「いただきます」
 目の前に置かれた湯気を立てるどんぶりを前に、葉月は嬉しそうに声を弾ませて手を合わせた。

 お箸で器用に麺をつかみ、息をふうっと吹きかける。ゆっくりとそれを口に持っていき、上品に啜った。食い入るようにその様子を見つめていると、
「美味しい!」
 頬をふくらませながら、葉月はその小さな顔に笑みを滲ませる。無垢な笑顔に、つい俺も笑顔になった。
「ラーメンなんて、久しぶりに食べたよ」
 ぽつりと言った葉月を、じっと見つめる。細い腕、子供の割に白い肌。
 黙り込んだ俺を見て、葉月は笑った。
「なーんてね! ねぇ、お兄さん名前なんて言うんだっけ?」
 そういえばまだ名乗っていなかった。

「あ……俺は、雛森(ひなもり)(りつ)
「律……じゃあ、りっちゃんね! ねぇ、りっちゃん! 私を拾ってくれたついでに、この仔猫もここで飼っていい?」
「拾った覚えはない。家に帰れよ」
 葉月は勝手にここに住むつもりでいるらしい。
「……それはいや」
 ふいっとそっぽを向く姿は、まるでいじけた子供そのものだ。
「……なんでだよ」
 できるかぎり優しい声で訊ねると、
「言いたくない」
 やはりそっぽを向く。
「……バレたら俺が捕まるんだよ」
「……分かった。じゃあ出てくよ」
 とぼとぼと玄関に向かう葉月の背中。それは無性に不安を駆られ、心がざわついた。

「わ、わかったよ……」
 気が付けば、葉月の小さな背中に向かって声をかけていた。
「えっ!?」
 葉月がくるりと振り向く。
「本当!? いいの!?」
「まぁ……今さらだしな」
 葉月はぴょんぴょん飛び上がって喜びながら、俺に抱きついた。
「ありがとう! あ、そだ。名前はなににしよう。うーん……あ、決めた! ユイカとかどう??」
 俺は、目を瞠った。
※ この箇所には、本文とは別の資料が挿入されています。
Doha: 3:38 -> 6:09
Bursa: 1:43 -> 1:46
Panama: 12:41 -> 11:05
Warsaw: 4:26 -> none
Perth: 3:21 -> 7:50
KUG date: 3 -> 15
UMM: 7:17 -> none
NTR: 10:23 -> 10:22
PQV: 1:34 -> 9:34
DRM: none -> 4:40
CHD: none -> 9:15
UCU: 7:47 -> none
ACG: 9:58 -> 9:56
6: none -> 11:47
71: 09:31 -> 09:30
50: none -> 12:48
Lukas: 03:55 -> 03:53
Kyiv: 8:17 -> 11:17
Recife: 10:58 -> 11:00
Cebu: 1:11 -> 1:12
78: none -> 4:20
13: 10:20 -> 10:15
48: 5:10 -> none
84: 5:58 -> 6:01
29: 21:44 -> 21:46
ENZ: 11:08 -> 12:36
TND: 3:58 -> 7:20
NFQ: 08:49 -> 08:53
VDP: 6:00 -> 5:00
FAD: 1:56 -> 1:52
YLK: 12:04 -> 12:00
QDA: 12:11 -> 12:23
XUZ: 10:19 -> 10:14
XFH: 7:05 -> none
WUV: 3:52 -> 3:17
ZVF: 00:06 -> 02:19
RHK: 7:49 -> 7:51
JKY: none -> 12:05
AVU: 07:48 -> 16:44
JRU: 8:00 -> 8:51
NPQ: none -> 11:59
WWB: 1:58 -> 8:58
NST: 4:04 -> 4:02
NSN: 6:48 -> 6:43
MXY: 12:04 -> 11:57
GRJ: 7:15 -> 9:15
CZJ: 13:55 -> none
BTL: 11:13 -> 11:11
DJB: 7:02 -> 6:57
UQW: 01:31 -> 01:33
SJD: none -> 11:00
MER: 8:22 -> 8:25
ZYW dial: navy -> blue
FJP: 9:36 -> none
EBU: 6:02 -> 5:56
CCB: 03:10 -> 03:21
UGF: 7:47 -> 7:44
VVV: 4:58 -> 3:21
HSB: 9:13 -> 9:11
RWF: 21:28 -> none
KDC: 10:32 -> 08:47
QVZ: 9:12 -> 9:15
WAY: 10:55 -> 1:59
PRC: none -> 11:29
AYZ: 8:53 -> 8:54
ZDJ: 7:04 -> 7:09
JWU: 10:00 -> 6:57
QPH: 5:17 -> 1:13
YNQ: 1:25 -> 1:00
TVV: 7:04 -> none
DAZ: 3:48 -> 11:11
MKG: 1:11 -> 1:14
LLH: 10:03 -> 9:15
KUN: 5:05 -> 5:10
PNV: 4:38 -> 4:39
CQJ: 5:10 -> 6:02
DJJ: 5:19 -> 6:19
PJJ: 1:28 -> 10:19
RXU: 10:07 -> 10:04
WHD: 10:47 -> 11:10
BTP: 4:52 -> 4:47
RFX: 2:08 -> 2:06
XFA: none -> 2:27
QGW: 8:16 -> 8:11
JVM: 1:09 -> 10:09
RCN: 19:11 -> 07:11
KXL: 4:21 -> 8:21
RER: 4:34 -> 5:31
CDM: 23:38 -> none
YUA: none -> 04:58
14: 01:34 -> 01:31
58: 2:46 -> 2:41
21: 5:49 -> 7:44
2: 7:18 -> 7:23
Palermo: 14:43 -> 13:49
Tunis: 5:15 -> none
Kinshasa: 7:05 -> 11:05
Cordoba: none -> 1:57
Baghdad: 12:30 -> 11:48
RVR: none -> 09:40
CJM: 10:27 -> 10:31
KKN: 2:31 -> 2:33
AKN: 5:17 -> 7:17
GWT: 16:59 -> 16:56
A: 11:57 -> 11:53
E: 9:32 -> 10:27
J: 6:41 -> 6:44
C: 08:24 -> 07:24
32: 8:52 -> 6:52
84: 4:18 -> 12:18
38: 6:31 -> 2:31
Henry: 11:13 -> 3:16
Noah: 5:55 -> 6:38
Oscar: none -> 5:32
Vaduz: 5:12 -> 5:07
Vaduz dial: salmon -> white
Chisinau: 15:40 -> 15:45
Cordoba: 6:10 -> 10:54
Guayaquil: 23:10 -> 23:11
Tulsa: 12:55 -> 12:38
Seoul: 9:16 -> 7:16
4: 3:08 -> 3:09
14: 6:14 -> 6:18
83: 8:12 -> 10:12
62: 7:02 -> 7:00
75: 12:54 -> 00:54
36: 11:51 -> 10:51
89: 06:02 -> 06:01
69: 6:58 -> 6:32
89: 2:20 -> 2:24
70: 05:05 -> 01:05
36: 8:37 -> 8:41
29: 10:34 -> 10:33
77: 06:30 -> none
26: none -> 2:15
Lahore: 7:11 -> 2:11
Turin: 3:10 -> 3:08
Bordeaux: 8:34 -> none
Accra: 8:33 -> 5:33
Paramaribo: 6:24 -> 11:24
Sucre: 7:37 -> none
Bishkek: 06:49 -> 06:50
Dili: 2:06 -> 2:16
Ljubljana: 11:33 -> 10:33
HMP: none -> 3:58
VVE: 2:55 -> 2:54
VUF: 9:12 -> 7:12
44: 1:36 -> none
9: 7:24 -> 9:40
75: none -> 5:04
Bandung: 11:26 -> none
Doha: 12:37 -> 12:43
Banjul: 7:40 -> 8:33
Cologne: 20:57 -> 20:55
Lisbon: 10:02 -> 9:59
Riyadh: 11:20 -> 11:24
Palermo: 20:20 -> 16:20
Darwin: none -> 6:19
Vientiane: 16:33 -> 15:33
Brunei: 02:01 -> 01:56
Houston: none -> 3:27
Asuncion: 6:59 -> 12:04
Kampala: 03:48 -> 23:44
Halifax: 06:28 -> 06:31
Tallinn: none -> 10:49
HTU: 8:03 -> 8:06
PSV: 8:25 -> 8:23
まだ乾かない生のままの傷がじくりと疼く。

「……可愛いでしょ? ねぇ、ユイカ!」
 葉月は無邪気な顔で仔猫を抱き上げた。
「みゃあん」
「……いや、なんでわざわざ猫に人間みたいな名前付けるんだよ。わざわざそんな名前にしなくたって、もっと他にあるだろ。ほら、タマとかポチとか」
「うーん、だって、なんか思いついたんだもん。いいじゃん、ユイカ! 可愛い!」
「だからって……」
 尚も食い下がろうとする俺を、葉月は強引に遮った。
「ねえ! 私、遊園地行きたい! それからカラオケ! あとは海もいいなぁ。天体観測とかもしてみたいし」
「はぁ? 待て待て待て。図々しいにもほどがあるだろ……」
「え、ダメなの? ……私、追い出される?」
 途端に、捨てられた猫のようにしゅんと小さくなる葉月に、俺は深いため息をつく。
 この顔は良心が痛む。

「……お前、わざとだろ?」
「……出てく?」
「……分かったよ」
「きゃーっ!! やったぁ!」
 葉月はころりと態度を変えた。
「女って……」
 まるで猫を一度に二匹飼い始めたようだ。
「その代わり、条件は出すぞ。仔猫の面倒はお前が見ること」
「もちろん!」
「俺が仕事に行ってる間は無闇に外に出ないこと。万が一警察に見つかったりしたら俺が困る」
「分かった」
「それから、最後にひとつ。お互いのことには深く干渉しないこと。以上、守れるか?」
「任せといてよ!」
 やけに素直だ。
「ならまぁ……よし」

 葉月の笑顔は、なぜかとても俺の心を打った。釘のように刺さって抜けない。こんなことは、結花以外の女性では初めてのことだった。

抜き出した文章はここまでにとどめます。